(Transcribed page contents)
.....

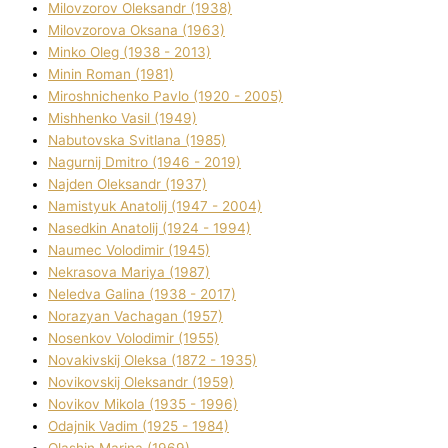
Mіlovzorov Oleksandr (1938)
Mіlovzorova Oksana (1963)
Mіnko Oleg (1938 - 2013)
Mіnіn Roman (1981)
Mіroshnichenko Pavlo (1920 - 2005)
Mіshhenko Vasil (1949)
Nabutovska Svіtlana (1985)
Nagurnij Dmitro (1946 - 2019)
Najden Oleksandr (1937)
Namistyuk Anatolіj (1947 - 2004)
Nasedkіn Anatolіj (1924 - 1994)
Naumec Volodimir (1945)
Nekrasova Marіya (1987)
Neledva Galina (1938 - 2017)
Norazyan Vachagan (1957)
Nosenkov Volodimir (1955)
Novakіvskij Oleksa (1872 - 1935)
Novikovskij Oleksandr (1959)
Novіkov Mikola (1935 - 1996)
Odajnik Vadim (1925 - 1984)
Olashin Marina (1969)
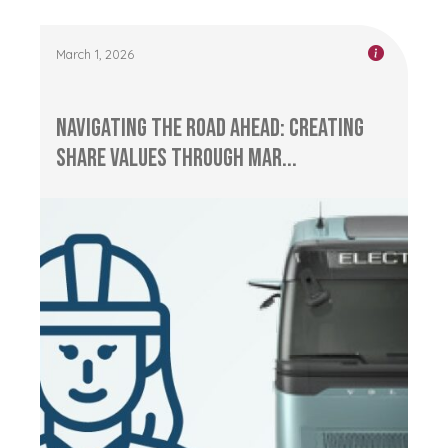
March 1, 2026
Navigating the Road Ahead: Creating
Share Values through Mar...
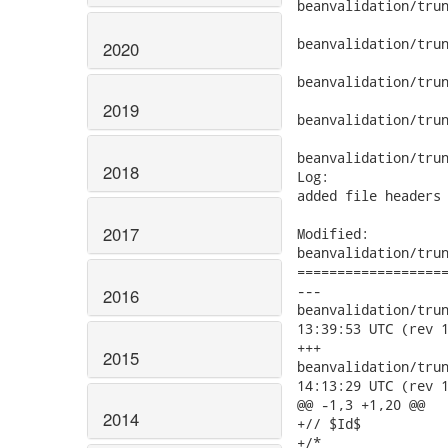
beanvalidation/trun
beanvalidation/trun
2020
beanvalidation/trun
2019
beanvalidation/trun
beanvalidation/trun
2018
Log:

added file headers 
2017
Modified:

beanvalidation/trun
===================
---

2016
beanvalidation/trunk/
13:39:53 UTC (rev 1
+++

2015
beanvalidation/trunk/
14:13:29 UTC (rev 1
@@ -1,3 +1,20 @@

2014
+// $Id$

.....

• _TASK BRIEF_:
From the first line to the last, set down the records word for word and drop the images.

• _TASK RESPONSE_:
Mіlovzorov Oleksandr (1938)
Mіlovzorova Oksana (1963)
Mіnko Oleg (1938 - 2013)
Mіnіn Roman (1981)
Mіroshnichenko Pavlo (1920 - 2005)
Mіshhenko Vasil (1949)
Nabutovska Svіtlana (1985)
Nagurnij Dmitro (1946 - 2019)
Najden Oleksandr (1937)
Namistyuk Anatolіj (1947 - 2004)
Nasedkіn Anatolіj (1924 - 1994)
Naumec Volodimir (1945)
Nekrasova Marіya (1987)
Neledva Galina (1938 - 2017)
Norazyan Vachagan (1957)
Nosenkov Volodimir (1955)
Novakіvskij Oleksa (1872 - 1935)
Novikovskij Oleksandr (1959)
Novіkov Mikola (1935 - 1996)
Odajnik Vadim (1925 - 1984)
Olashin Marina (1969)
March 1, 2026
Navigating the Road Ahead: Creating
Share Values through Mar...
beanvalidation/trun
beanvalidation/trun
2020
beanvalidation/trun
2019
beanvalidation/trun
beanvalidation/trun
2018
Log:

added file headers 
2017
Modified:

beanvalidation/trun
===================
---

2016
beanvalidation/trunk/
13:39:53 UTC (rev 1
+++

2015
beanvalidation/trunk/
14:13:29 UTC (rev 1
@@ -1,3 +1,20 @@

2014
+// $Id$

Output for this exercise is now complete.